Selon lui, avant de mourir, Fernand Iveton déclara : « La vie d’un homme, la mienne, compte peu. Ce qui compte, c’est l’Algérie, son avenir. Et l’Algérie sera libre demain. Je suis persuadé que l’amitié entre Français et Algériens se ressoudera ».
C’est à la prison d’El Harrach où il est transféré que Mohamed Touzout apprend l’exécution de celui qu’il décrit comme un « homme juste aux grandes valeurs humaines ». « C’est à El Harrach que j’ai appris qu’il a été exécuté ».
Une fin qu’il évoque avec beaucoup d’amertume. À sa libération à l’été 1957, Mohamed Touzout retrouve sa vocation première, celle de restaurateur, notamment à « Rocher noir ».

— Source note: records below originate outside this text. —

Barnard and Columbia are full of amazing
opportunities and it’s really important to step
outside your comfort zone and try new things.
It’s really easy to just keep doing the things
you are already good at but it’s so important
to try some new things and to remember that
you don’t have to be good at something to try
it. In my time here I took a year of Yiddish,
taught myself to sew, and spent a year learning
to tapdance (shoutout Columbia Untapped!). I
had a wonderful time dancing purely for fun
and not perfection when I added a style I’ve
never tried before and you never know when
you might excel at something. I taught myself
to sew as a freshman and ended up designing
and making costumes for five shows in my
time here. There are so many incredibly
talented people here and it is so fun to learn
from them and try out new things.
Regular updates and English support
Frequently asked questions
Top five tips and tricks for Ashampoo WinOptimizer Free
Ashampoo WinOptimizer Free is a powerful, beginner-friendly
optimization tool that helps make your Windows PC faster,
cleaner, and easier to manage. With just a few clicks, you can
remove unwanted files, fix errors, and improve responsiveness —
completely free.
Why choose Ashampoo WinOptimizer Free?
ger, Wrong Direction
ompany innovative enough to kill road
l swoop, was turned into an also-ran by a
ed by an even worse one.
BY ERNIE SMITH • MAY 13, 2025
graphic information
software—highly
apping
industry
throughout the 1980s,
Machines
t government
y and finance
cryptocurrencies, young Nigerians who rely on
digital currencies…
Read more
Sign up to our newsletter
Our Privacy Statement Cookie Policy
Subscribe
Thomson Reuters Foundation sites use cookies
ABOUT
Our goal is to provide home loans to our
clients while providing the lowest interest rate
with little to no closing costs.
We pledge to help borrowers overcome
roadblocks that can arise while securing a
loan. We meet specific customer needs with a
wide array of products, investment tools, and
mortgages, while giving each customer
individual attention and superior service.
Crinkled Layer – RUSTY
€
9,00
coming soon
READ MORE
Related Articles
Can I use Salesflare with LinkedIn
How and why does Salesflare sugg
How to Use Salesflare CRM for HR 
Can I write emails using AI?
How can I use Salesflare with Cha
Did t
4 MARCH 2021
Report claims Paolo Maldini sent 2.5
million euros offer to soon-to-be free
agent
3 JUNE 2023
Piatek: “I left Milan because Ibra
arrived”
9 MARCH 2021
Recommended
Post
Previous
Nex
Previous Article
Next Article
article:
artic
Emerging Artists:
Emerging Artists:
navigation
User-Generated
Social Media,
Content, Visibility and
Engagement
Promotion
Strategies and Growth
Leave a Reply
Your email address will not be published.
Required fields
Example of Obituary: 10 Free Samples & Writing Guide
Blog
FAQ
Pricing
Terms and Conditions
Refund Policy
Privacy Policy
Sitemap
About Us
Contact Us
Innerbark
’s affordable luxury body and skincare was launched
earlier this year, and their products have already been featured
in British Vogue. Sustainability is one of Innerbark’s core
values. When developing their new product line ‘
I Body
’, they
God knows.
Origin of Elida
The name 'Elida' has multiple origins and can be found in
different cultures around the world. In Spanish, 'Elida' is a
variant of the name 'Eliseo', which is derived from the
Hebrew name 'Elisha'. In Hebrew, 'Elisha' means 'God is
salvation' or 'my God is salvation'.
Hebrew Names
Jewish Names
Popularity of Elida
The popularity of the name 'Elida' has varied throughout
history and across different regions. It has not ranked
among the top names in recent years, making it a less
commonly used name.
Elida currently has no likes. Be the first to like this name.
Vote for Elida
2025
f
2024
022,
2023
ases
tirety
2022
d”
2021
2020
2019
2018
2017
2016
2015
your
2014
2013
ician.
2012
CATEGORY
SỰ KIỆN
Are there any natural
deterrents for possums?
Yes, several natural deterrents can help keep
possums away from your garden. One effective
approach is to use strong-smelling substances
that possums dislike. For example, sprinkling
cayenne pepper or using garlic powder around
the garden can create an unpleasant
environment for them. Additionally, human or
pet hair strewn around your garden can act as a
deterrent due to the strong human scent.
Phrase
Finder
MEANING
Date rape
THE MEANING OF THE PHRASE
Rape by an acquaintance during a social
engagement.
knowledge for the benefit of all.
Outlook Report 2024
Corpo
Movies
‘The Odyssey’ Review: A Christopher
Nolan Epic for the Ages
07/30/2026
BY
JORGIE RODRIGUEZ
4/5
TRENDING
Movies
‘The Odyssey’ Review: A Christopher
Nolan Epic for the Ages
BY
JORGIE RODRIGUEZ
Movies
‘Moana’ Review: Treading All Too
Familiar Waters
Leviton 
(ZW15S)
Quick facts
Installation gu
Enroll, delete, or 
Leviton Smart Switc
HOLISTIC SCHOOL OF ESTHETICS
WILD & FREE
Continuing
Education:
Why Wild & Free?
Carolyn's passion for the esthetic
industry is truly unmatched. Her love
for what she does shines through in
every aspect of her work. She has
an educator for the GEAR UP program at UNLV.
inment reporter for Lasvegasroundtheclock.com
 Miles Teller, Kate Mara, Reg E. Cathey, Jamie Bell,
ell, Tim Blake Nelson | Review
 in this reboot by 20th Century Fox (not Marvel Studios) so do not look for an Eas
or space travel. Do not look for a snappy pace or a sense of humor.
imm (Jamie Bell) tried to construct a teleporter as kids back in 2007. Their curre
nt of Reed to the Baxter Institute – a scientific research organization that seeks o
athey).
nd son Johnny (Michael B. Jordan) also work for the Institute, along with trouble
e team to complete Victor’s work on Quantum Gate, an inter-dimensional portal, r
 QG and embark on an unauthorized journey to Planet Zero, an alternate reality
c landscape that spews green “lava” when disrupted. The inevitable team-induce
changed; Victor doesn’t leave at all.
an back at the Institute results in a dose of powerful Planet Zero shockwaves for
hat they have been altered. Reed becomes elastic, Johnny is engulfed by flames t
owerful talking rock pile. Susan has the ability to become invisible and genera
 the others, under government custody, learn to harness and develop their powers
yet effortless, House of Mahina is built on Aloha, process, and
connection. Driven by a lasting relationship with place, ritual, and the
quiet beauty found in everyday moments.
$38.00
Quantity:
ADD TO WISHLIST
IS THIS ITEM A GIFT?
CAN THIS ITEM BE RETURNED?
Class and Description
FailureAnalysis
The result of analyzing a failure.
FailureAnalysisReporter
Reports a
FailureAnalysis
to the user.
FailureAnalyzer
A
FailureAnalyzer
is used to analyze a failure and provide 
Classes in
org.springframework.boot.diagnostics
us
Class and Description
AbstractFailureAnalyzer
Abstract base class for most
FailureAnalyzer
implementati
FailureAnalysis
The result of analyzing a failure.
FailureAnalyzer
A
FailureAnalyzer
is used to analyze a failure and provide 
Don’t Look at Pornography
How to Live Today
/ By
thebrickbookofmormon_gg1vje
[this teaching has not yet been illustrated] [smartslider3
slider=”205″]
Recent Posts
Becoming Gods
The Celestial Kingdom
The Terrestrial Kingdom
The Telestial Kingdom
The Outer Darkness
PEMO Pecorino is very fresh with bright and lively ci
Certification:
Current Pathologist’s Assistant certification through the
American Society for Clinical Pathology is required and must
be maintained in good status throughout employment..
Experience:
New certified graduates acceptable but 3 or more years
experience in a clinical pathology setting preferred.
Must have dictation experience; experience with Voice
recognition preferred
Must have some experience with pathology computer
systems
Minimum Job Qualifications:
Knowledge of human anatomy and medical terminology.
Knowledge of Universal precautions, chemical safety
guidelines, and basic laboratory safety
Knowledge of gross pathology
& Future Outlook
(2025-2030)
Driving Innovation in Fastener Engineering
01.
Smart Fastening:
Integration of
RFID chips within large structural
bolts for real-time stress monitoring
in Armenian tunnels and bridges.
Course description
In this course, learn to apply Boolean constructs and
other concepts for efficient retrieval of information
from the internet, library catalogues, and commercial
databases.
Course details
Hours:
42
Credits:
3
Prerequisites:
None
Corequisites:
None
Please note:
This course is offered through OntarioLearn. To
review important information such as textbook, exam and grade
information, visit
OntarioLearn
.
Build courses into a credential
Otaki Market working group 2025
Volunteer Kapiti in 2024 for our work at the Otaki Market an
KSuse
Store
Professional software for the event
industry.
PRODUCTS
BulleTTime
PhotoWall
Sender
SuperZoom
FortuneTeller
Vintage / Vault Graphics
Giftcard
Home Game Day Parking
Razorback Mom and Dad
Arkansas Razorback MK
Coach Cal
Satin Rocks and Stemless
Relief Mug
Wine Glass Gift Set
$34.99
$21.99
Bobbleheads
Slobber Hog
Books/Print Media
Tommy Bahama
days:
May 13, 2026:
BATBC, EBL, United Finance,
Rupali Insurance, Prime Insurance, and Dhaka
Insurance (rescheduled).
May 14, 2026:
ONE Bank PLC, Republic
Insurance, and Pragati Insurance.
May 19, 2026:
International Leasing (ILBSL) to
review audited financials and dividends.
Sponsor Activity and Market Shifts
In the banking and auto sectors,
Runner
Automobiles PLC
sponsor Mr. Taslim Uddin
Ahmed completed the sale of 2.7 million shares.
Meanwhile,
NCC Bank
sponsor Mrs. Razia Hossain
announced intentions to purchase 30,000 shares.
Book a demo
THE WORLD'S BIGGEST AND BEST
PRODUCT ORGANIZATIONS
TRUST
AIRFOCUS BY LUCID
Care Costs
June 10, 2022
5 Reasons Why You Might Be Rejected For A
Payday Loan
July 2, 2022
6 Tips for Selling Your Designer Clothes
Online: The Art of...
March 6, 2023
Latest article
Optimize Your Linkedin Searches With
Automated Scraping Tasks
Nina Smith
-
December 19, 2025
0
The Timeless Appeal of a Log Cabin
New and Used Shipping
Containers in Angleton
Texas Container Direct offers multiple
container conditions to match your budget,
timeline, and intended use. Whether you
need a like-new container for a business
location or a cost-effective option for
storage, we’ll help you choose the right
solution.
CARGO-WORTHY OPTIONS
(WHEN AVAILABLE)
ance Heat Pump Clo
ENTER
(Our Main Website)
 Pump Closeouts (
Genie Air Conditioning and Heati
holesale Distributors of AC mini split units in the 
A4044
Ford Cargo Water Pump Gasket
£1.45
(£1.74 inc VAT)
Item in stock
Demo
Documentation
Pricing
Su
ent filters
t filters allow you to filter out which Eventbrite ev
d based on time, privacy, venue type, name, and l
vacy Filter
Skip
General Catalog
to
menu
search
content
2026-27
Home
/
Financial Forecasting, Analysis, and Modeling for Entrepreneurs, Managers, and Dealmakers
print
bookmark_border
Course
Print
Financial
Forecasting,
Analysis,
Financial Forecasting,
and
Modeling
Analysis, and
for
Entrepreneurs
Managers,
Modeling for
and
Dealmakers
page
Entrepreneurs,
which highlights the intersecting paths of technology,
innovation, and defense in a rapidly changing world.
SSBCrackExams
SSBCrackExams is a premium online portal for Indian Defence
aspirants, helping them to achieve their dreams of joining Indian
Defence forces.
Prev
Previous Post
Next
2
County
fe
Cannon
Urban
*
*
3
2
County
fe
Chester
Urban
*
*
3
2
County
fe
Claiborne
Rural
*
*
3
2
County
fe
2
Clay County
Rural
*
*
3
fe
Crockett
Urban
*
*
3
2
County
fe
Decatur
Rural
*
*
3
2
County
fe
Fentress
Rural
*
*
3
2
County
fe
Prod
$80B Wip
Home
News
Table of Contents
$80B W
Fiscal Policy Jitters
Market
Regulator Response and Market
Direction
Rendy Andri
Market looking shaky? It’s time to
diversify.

Un temps ambulancier, transportant bénévolement les malades dans sa région, notamment des hameaux isolés, il se retrouve peu après l’indépendance comme chauffeur à la présidence de la République.
À ce titre, il a eu à côtoyer des personnages de renom. C’est ainsi qu’il a eu à transporter de nombreuses personnalités, dont Amar Ouzegane, le défunt président de l’APN et figure historique, Rabah Bitat, le professeur Nekkache, le prince Fayçal d’Arabie Saoudite, le général portugais Delgado, opposant au dictateur Salazar, réfugié un moment en Algérie ou encore Abdelaziz Bouteflika.
« Je l’ai emmené d’Alger à Tlemcen », raconte Touzout. Aujourd’hui, loin du tumulte de l’histoire, Mohamed Touzout, entouré de ses cinq enfants et savourant sa retraite, émet un seul vœu : « Que l’histoire soit enseignée aux nouvelles générations ».